For Immediate Attention November 1, 2001
WASHINGTON, DC -- The role of pegged exchange rates in generating many international currency crises is documented in a new study released today by Joint Economic Committee Chairman Jim Saxton. The study, Features and Policy Implications of Recent Currency Crises, describes what characteristics major currency crises during the last ten years have shared, and what the implications are for preventing future crises.
"A common feature of the recent major currency crises has been pegged exchange rates," Saxton said. "A pegged exchange rate is one that is neither solidly fixed nor freely floating.
"Solidly fixed exchange rates have worked well in cases such as Panama, which has used the U.S. dollar as official currency for almost 100 years. Freely floating exchange rates have worked well for the United States and a number of other countries. However, pegged rates have proved to be an invitation to currency speculators to make money at the expense of taxpayers in countries that have pegged rates.
"Although the United States itself has not suffered a currency crisis in recent years, currency crises in other countries can affect the American economy by reducing the ability of other countries to buy American goods and by shaking confidence in international financial markets," Saxton continued. "Thus the exchange rate policies of other nations can have important implications for U.S. policymakers."
In recent years, economists and policy makers have become aware of the problems posed by pegged exchange rates.
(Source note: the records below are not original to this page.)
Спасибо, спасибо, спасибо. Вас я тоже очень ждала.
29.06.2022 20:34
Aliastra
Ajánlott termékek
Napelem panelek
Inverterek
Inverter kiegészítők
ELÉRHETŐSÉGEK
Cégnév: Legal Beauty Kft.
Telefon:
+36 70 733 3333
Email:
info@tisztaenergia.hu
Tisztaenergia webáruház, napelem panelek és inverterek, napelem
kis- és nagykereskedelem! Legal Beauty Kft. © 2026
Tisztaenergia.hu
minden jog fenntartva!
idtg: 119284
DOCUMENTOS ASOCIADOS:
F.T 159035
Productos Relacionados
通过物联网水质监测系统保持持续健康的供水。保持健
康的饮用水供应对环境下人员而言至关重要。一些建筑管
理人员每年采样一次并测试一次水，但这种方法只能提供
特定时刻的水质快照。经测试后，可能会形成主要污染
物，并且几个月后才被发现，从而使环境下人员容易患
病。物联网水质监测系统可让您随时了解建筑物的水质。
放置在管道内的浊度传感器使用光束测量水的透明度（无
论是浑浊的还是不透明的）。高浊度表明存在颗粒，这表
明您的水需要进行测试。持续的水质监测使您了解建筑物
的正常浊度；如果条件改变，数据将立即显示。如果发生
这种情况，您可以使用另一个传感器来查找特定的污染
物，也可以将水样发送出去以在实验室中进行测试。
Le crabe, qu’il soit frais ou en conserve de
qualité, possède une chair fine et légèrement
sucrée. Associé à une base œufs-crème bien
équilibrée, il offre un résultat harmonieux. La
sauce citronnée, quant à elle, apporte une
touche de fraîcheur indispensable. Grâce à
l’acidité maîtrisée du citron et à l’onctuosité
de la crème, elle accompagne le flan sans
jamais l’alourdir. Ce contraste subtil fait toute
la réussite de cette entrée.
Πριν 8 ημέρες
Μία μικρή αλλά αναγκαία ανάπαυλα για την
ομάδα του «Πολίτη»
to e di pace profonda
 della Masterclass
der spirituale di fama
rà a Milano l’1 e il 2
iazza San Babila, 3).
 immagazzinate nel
However, the International Monetary Fund (IMF), which has a strong influence over the exchange rate policies many countries choose, has been slow to discourage pegged rates. Turkey's pegged rate, which collapsed in February, is a recent case of an IMF-approved pegged rate that brought severe economic problems in its wake.
Saxton concluded, "The United States should not, either directly or through international financial institutions, support currency arrangements that we know are likely to fail. The IMF's lack of attention to the institutional weaknesses of pegged exchange rates has cost taxpayers dearly. Fortunately, there does seem to be a new awareness of the inherent weaknesses of pegged exchange rates, and this recognition should work to serve taxpayers better in the future."